I know this question has been asked before and I understand that it can be proved using the same sort of proof as the one used to show that there's infinite primes, but are there other ways of showing this? Perhaps a counter example?

Answer 1

One nice approach is to actually count the irreducible polynomials of given degree. For example, see the answers to this question: How many irreducible polynomials of degree $n$ exist over $\mathbb{F}_p$? (this question uses prime fields, but exactly the same arguments and formulas work if $p$ is a power of a prime)

In particular, there is at least one irreducible polynomial of any given degree. Since there are infinitely many degrees, there are infinitely many irreducible polynomials.

Answer 2

Suppose there are only finitely many irreducible polynomials. Consider the splitting field $K$ of their product, which is finite dimensional over $k$, hence finite.

Suppose $K'$ is an algebraic extension field of $K$; if $b\in K'$, then $b$ is algebraic over $K$, hence also over $k$, so its minimal polynomial over $k$ is irreducible. But in $K$ there is a root of every irreducible polynomial in $k[x]$. Hence $b\in K$.

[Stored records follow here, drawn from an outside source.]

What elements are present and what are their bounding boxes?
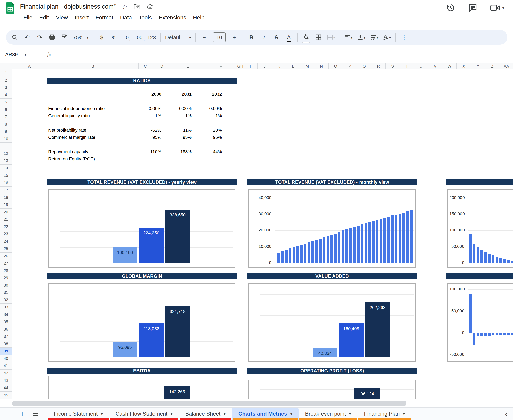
row-header-13[interactable]: 13 [0,157,12,165]
row-header-15[interactable]: 15 [0,172,12,179]
merge-cells-button[interactable]: ▾ [327,32,335,43]
star-icon[interactable]: ☆ [122,3,128,10]
column-header-N[interactable]: N [315,63,329,69]
vertical-align-button[interactable]: ▾ [357,32,366,43]
column-header-G[interactable]: G [237,63,241,69]
row-header-21[interactable]: 21 [0,216,12,223]
row-header-14[interactable]: 14 [0,165,12,172]
add-sheet-button[interactable]: + [20,410,24,418]
tab-charts-and-metrics[interactable]: Charts and Metrics▾ [232,408,299,420]
column-header-D[interactable]: D [152,63,171,69]
undo-button[interactable]: ↶ [23,32,31,43]
zoom-select[interactable]: 75% ▾ [73,32,88,43]
column-header-P[interactable]: P [343,63,357,69]
row-header-41[interactable]: 41 [0,362,12,370]
move-folder-icon[interactable] [134,3,140,10]
column-header-Z[interactable]: Z [485,63,499,69]
menu-view[interactable]: View [52,14,71,22]
column-header-W[interactable]: W [442,63,457,69]
column-header-C[interactable]: C [139,63,152,69]
menu-format[interactable]: Format [92,14,117,22]
row-header-31[interactable]: 31 [0,289,12,296]
tab-balance-sheet[interactable]: Balance Sheet▾ [179,408,232,420]
decrease-font-size-button[interactable]: − [200,32,208,43]
row-header-39[interactable]: 39 [0,348,12,355]
document-title[interactable]: Financial plan - dojobusiness.com© [20,3,116,10]
italic-button[interactable]: I [260,32,268,43]
row-header-5[interactable]: 5 [0,99,12,106]
comments-icon[interactable] [468,3,477,12]
chart-right-mid-partial[interactable]: 100,00050,0000-50,000 [446,273,513,362]
tab-cash-flow-statement[interactable]: Cash Flow Statement▾ [109,408,179,420]
row-header-6[interactable]: 6 [0,106,12,113]
text-rotation-button[interactable]: ▾ [382,32,391,43]
row-header-42[interactable]: 42 [0,370,12,377]
scroll-tabs-left-icon[interactable]: ‹ [505,410,508,418]
row-header-26[interactable]: 26 [0,253,12,260]
row-header-36[interactable]: 36 [0,326,12,333]
column-header-B[interactable]: B [47,63,139,69]
format-currency-button[interactable]: $ [98,32,106,43]
column-header-R[interactable]: R [371,63,386,69]
redo-button[interactable]: ↷ [36,32,44,43]
font-select[interactable]: Defaul...▾ [165,32,191,43]
increase-font-size-button[interactable]: + [230,32,238,43]
column-header-F[interactable]: F [204,63,237,69]
column-header-K[interactable]: K [272,63,286,69]
row-header-33[interactable]: 33 [0,304,12,311]
row-header-9[interactable]: 9 [0,128,12,135]
menu-edit[interactable]: Edit [36,14,52,22]
meet-video-control[interactable]: ▾ [490,3,504,12]
chart-global-margin[interactable]: GLOBAL MARGIN 95,095213,038321,718 [47,273,237,362]
bold-button[interactable]: B [248,32,256,43]
name-box[interactable]: AR39▾ [0,52,37,57]
row-header-28[interactable]: 28 [0,267,12,275]
row-header-32[interactable]: 32 [0,296,12,304]
menu-file[interactable]: File [20,14,36,22]
row-header-29[interactable]: 29 [0,274,12,282]
column-header-T[interactable]: T [400,63,414,69]
row-header-43[interactable]: 43 [0,377,12,384]
column-header-I[interactable]: I [243,63,257,69]
chart-value-added[interactable]: VALUE ADDED 42,334160,408262,263 [247,273,417,362]
row-header-8[interactable]: 8 [0,121,12,128]
horizontal-align-button[interactable]: ▾ [344,32,353,43]
increase-decimal-button[interactable]: .00→ [135,32,143,43]
row-header-16[interactable]: 16 [0,179,12,187]
paint-format-button[interactable] [60,32,68,43]
tab-break-even-point[interactable]: Break-even point▾ [299,408,358,420]
column-header-H[interactable]: H [241,63,243,69]
row-header-22[interactable]: 22 [0,223,12,231]
row-header-12[interactable]: 12 [0,150,12,158]
column-header-M[interactable]: M [300,63,315,69]
row-header-18[interactable]: 18 [0,194,12,201]
row-header-10[interactable]: 10 [0,135,12,143]
column-header-Y[interactable]: Y [471,63,485,69]
column-header-J[interactable]: J [257,63,272,69]
row-header-37[interactable]: 37 [0,333,12,340]
row-header-2[interactable]: 2 [0,77,12,84]
select-all-corner[interactable] [0,63,12,69]
row-header-4[interactable]: 4 [0,91,12,99]
text-wrap-button[interactable]: ▾ [370,32,378,43]
row-header-1[interactable]: 1 [0,69,12,77]
sheets-logo-icon[interactable] [6,2,15,14]
formula-input[interactable] [51,46,513,63]
search-icon[interactable] [11,32,19,43]
row-header-38[interactable]: 38 [0,340,12,348]
number-format-button[interactable]: 123 [147,32,156,43]
chart-ebitda[interactable]: EBITDA 142,263 [47,368,237,399]
strikethrough-button[interactable]: S [272,32,280,43]
row-header-24[interactable]: 24 [0,238,12,245]
tab-financing-plan[interactable]: Financing Plan▾ [358,408,411,420]
menu-extensions[interactable]: Extensions [155,14,190,22]
chart-revenue-monthly[interactable]: TOTAL REVENUE (VAT EXCLUDED) - monthly v… [247,179,417,268]
menu-data[interactable]: Data [117,14,135,22]
chart-revenue-yearly[interactable]: TOTAL REVENUE (VAT EXCLUDED) - yearly vi… [47,179,237,268]
row-header-40[interactable]: 40 [0,355,12,362]
print-button[interactable] [48,32,56,43]
all-sheets-menu-icon[interactable] [33,412,38,416]
sheet-canvas[interactable]: RATIOS 203020312032 Financial independen… [12,69,513,399]
menu-help[interactable]: Help [190,14,208,22]
column-header-V[interactable]: V [428,63,442,69]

Therefore $K$ is algebraically closed.

Let $K=\{a_1=0,a_2=1,a_3,\dots,a_n\}$. The polynomial $$ (x-a_1)(x-a_2)(x-a_3)\dots(x-a_n)+1 $$ has no root in $K$.

Contradiction.

Answer 3

This is a bit of an overkill, and I'm not sure if you can make it non-circular, but here's one way to convince yourself that this is true.

For every finite field extension $K\supseteq F$, there is an irreducible $p\in F[x]$ such that $K$ is isomorphic (over $F$) to $F[x]/p$.

Answer 4

No, there exist irreducible polynomial in every degree, due to the following formula:

Let $p$ be a prime number, $q=p^n$. In $ \mathbf F_q[X]$, we have the factorisation: $$ X^{q^n}-X=\prod_{d\mid n}\prod_{\:\deg P=d,\\\text{ irreducible}}\mkern-12mu P$$

Answer 5

So after more reading, I believe I can show it is false by a counter-example.

Consider f(x) = xⁿ + 3 ∈ ℤ₅[x] with n ∈ ℕ. Then Eisenstein's criterion (with p = 3) says that f(x) is irreducible in ℚ[x] and therefore, f(x) is irreducible in ℤ₅[x] since ℤ₅[x] ⊂ ℚ[x]. This gives infinitely many irreducible polynomials in ℤ₅[x] because there's infinite possibilities for the value of the exponent n.

Therefore, the initial statement is false.